While PUBG Corp. has done all they can to make it fairly straightforward, the intense gameplay found in PUBG doesn’t really make for any meaningful inventory management. You’ll often grab what you can and make do – at least that was my experience with the game. Any time I tried to dive into inventory management I felt an overwhelming sense of vulnerability. Honestly, it wasn’t worth the faff.
The game’s controls overall are quite complex, and while there are several controller configurations, none of them feel quite right. This isn’t necessarily a new problem, and it’s a problem which exists outside of PUBG. Bringing PC-first titles to consoles, especially ones that rely heavily on keyboard and mouse inputs, never make for a great experience.

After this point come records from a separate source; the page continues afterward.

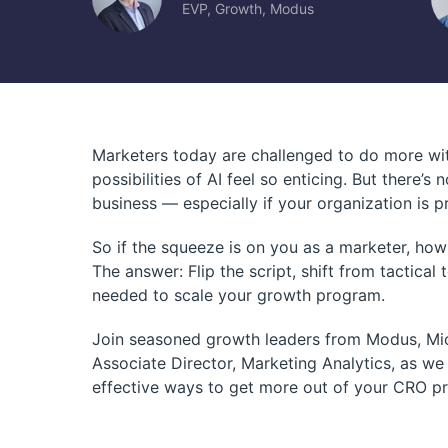
EVP, Growth, Modus
Marketers today are challenged to do more wit
possibilities of AI feel so enticing. But there’s
business — especially if your organization is 
So if the squeeze is on you as a marketer, ho
The answer: Flip the script, shift from tactical
needed to scale your growth program.
Join seasoned growth leaders from Modus, Mi
Associate Director, Marketing Analytics, as we
effective ways to get more out of your CRO pr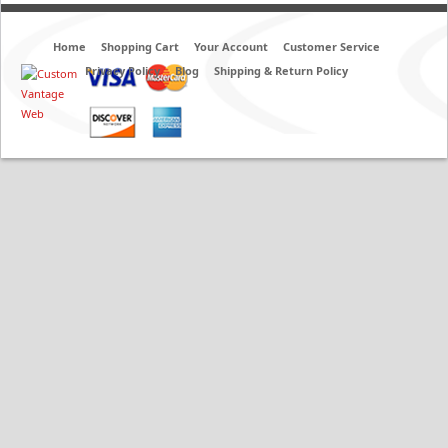
Home
Shopping Cart
Your Account
Customer Service
Privacy Policy
Blog
Shipping & Return Policy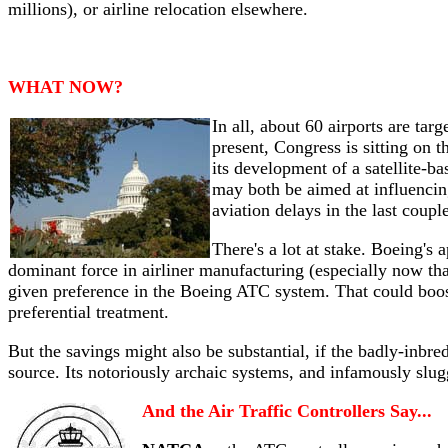
millions), or airline relocation elsewhere.
WHAT NOW?
In all, about 60 airports are ta
present, Congress is sitting on
its development of a satellite-b
may both be aimed at influenci
aviation delays in the last coupl
There's a lot at stake. Boeing's 
dominant force in airliner manufacturing (especially now t
given preference in the Boeing ATC system. That could boos
preferential treatment.
But the savings might also be substantial, if the badly-inbr
source. Its notoriously archaic systems, and infamously slu
And the Air Traffic Controllers Say...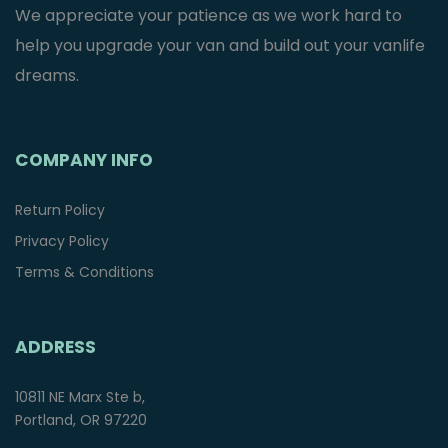
We appreciate your patience as we work hard to
help you upgrade your van and build out your vanlife
dreams.
COMPANY INFO
Return Policy
Privacy Policy
Terms & Conditions
ADDRESS
10811 NE Marx Ste b,
Portland, OR 97220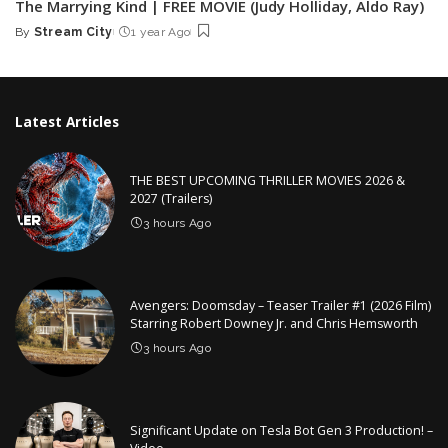
The Marrying Kind | FREE MOVIE (Judy Holliday, Aldo Ray)
By
Stream City
1 year Ago
Posted
by
Latest Articles
THE BEST UPCOMING THRILLER MOVIES 2026 &
2027 (Trailers)
3 hours Ago
Avengers: Doomsday – Teaser Trailer #1 (2026 Film)
Starring Robert Downey Jr. and Chris Hemsworth
3 hours Ago
Significant Update on Tesla Bot Gen 3 Production! –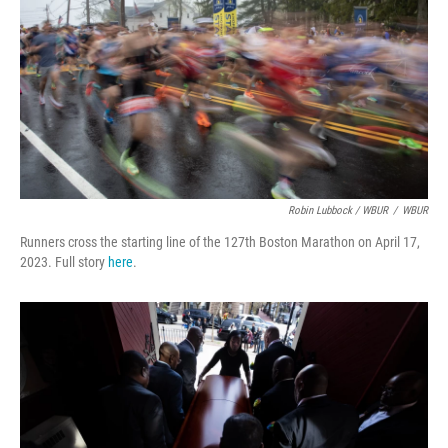
Robin Lubbock / WBUR
/
WBUR
Runners cross the starting line of the 127th Boston Marathon on April 17,
2023. Full story
here
.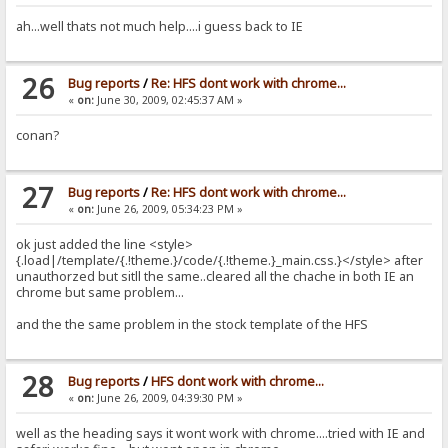
ah...well thats not much help....i guess back to IE
26
Bug reports
/
Re: HFS dont work with chrome...
«
on:
June 30, 2009, 02:45:37 AM »
conan?
27
Bug reports
/
Re: HFS dont work with chrome...
«
on:
June 26, 2009, 05:34:23 PM »
ok just added the line <style>
{.load|/template/{.!theme.}/code/{.!theme.}_main.css.}</style> after
unauthorzed but sitll the same..cleared all the chache in both IE an
chrome but same problem...
and the the same problem in the stock template of the HFS
28
Bug reports
/
HFS dont work with chrome...
«
on:
June 26, 2009, 04:39:30 PM »
well as the heading says it wont work with chrome....tried with IE and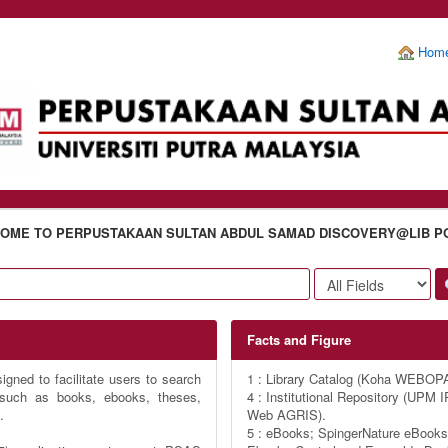
Hom
OME TO PERPUSTAKAAN SULTAN ABDUL SAMAD DISCOVERY@LIB P
Facts and Figure
gned to facilitate users to search
1 : Library Catalog (Koha WEBOP
s such as books, ebooks, theses,
4 : Institutional Repository (UP
.
Web AGRIS).
5 : eBooks; SpingerNature eBooks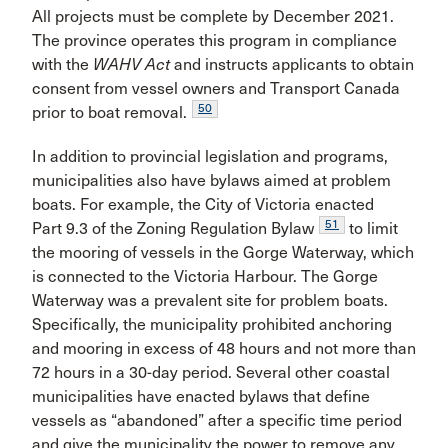
All projects must be complete by December 2021.
The province operates this program in compliance
with the
WAHV Act
and instructs applicants to obtain
consent from vessel owners and Transport Canada
50
prior to boat removal.
In addition to provincial legislation and programs,
municipalities also have bylaws aimed at problem
boats. For example, the City of Victoria enacted
51
Part 9.3 of the Zoning Regulation Bylaw
to limit
the mooring of vessels in the Gorge Waterway, which
is connected to the Victoria Harbour. The Gorge
Waterway was a prevalent site for problem boats.
Specifically, the municipality prohibited anchoring
and mooring in excess of 48 hours and not more than
72 hours in a 30-day period. Several other coastal
municipalities have enacted bylaws that define
vessels as “abandoned” after a specific time period
and give the municipality the power to remove any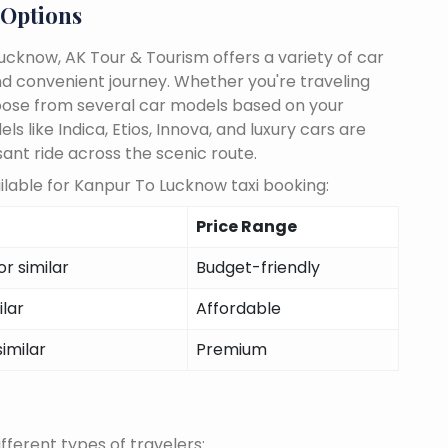
 Options
cknow, AK Tour & Tourism offers a variety of car
d convenient journey. Whether you're traveling
choose from several car models based on your
 like Indica, Etios, Innova, and luxury cars are
sant ride across the scenic route.
lable for Kanpur To Lucknow taxi booking:
Price Range
r similar
Budget-friendly
ilar
Affordable
similar
Premium
fferent types of travelers: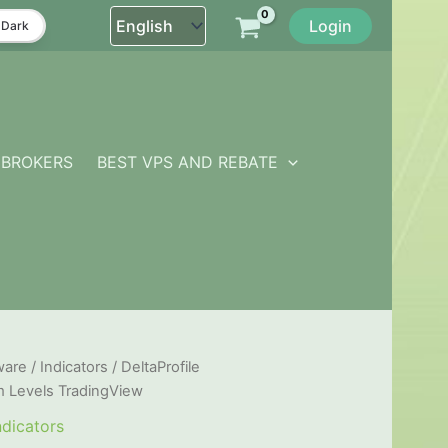
Login
Dark
BROKERS
BEST VPS AND REBATE
ware
/
Indicators
/ DeltaProfile
m Levels TradingView
ndicators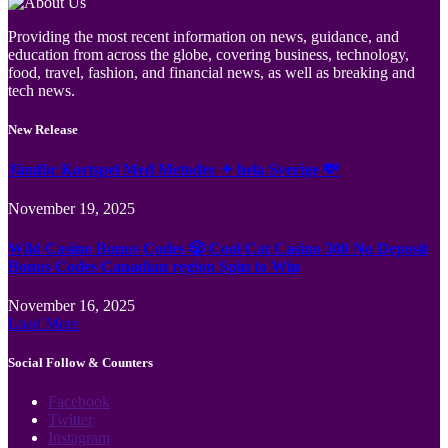
Providing the most recent information on news, guidance, and
education from across the globe, covering business, technology,
food, travel, fashion, and financial news, as well as breaking and
tech news.
New Release
Jämför Kortspel Med Metoder ✦ hela Sverige 💸
November 19, 2025
Wild Casino Bonus Codes 🎲 Cool Cat Casino 300 No Deposit
Bonus Codes Canadian region Spin to Win
November 16, 2025
Load More
Social Follow & Counters
Facebook
Twitter
Instagram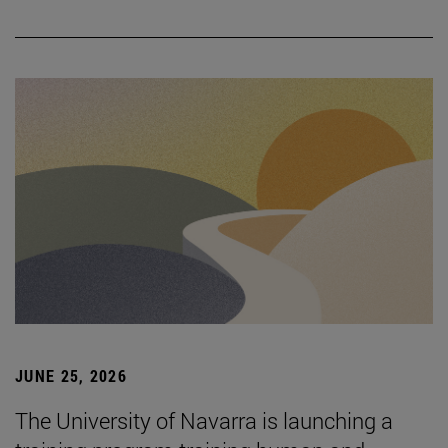
JUNE 25, 2026
The University of Navarra is launching a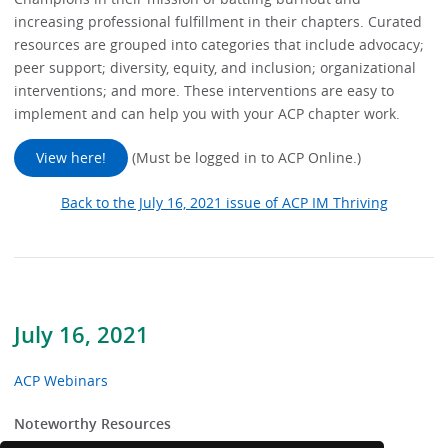
increasing professional fulfillment in their chapters. Curated
resources are grouped into categories that include advocacy;
peer support; diversity, equity, and inclusion; organizational
interventions; and more. These interventions are easy to
implement and can help you with your ACP chapter work.
View here!
(Must be logged in to ACP Online.)
Back to the July 16, 2021 issue of ACP IM Thriving
July 16, 2021
ACP Webinars
Noteworthy Resources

Overall though, PUBG has become a pretty solid port on Xbox One. The game isn’t perfect, that’s for sure, but neither is its PC counterpart. But its 1.0 release on console is a damn-sight better experience than what it was during its Game Preview days, so you’ve got to hand it to them.
Would I recommend picking up PUBG on console? It depends. If you’ve played the game heavily on PC you’ll definitely be able to pick out the flaws like the hair all over the lollipop you’ve just dropped on the floor. If you simply avoided the game during its stint in Game Preview due to the bugs, I can say for sure that the 1.0 release is a definite improvement and a much more stable game than it was.